Recently widowed, Sarah Laforge arrives in Zaire to take up her new post at the U.S. Embassy, determined to find meaningful work. The year is 1989 and the expatriate Europeans and Americans Sarah encounters in Kinshasa live in a privileged world where they drink, flirt, and gossip about who is sleeping with whom. But throughout all of this petty activity important business is getting done. Information is being gathered. Big power plays are being made. Jacques Delpech, a Belgian businessman born and raised in Zaire, also moves in these circles. His deep commitment to the country opens up another world for Sarah, while her idealism and openness help to soften his own pain. As a plot to overthrow the dictator Mobutu gains momentum, power, corruption, and sexual jealousy threaten to shatter their idyllic love affair.

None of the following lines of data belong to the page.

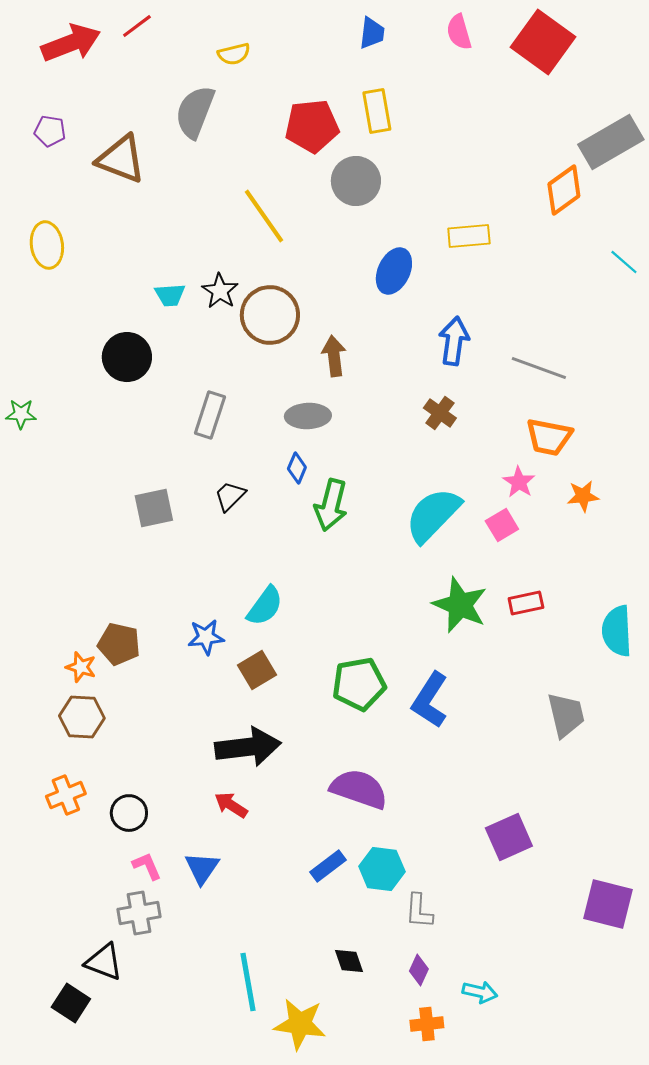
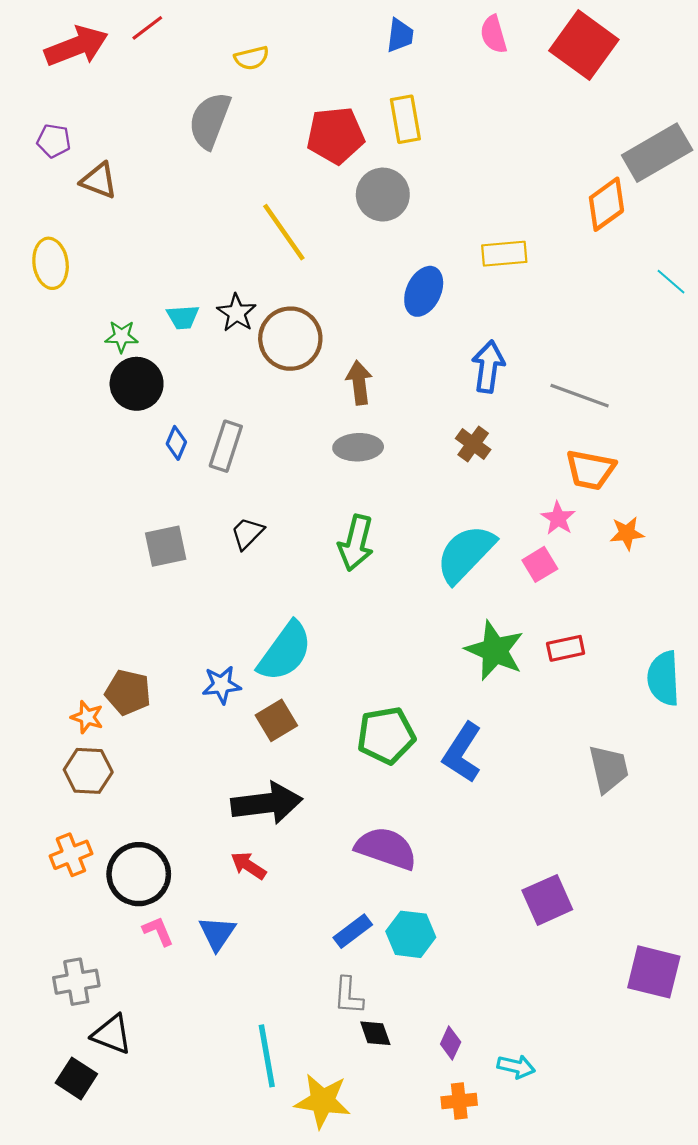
brown triangle: (121, 159) -> (99, 181), moved, size x0.7
green star: (21, 414) -> (122, 336), moved
gray ellipse: (308, 416) -> (358, 447), moved
blue diamond: (297, 468) -> (176, 443), moved
cyan semicircle: (265, 606) -> (285, 652), size x1.4
black circle: (129, 813) -> (139, 874), size x1.6
gray L-shape: (419, 911) -> (348, 996), moved
gray cross: (139, 913) -> (76, 982), moved

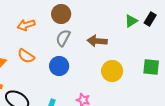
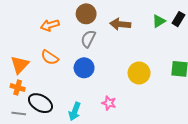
brown arrow: (97, 41) -> (120, 24), moved

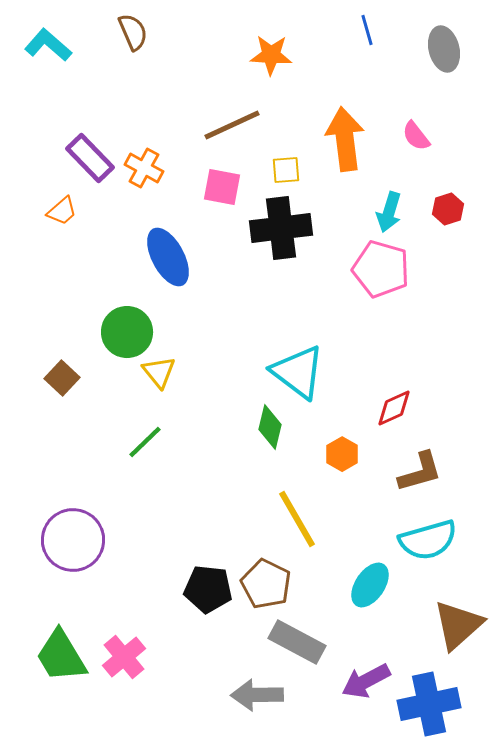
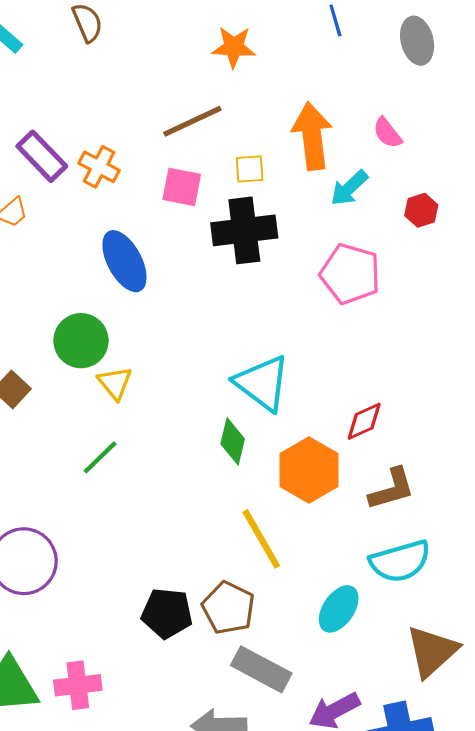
cyan arrow: (389, 212) -> (349, 188), moved, turned 30
orange hexagon: (342, 454) -> (309, 470), size x1.8
pink cross: (124, 657) -> (78, 685), turned 33

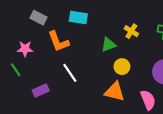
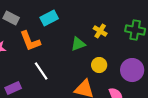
cyan rectangle: (78, 18) -> (49, 18), turned -36
yellow circle: (122, 67) -> (99, 65), moved

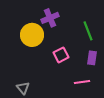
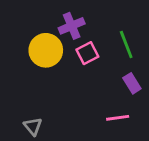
pink square: (61, 55) -> (87, 53), moved
purple rectangle: (92, 58) -> (132, 83), turned -40

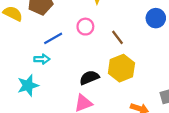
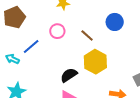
blue circle: (156, 18) -> (115, 22), moved
cyan arrow: (42, 59) -> (12, 59), moved, turned -144

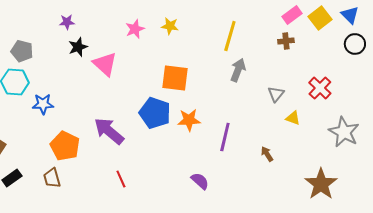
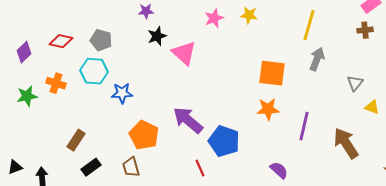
orange square: (175, 78) -> (272, 73), moved
blue pentagon: (155, 113) -> (224, 141), moved
brown arrow: (267, 154) -> (346, 143), size x2.0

For several years in the eighties, Mary Martin Devlin lived in Kinshasa, Zaire, and came to know the breathtaking beauty of the country, along with its squalor and misery, the chronic political maneuvering, the abusive power of corporations like big oil, and, of course, the expatriate life. She draws on these experiences to bring to life the dissolute community of Westerners in Third World countries where easy living and dangerous intrigue blend together in a deceptive haze.
Devlin is the author of Precious Pawn (Cuidono, 2014). She has translated and collaborated on books regarding the African AIDS epidemic and the politics of the Congo, including Chief of Station, Congo, which chronicles her husband's experiences in Cold War-era Africa. Her story "The Resting Wall" was short-listed for the O. Henry Prize in 2003. She divides her time between Atlanta, Georgia, and the south of France.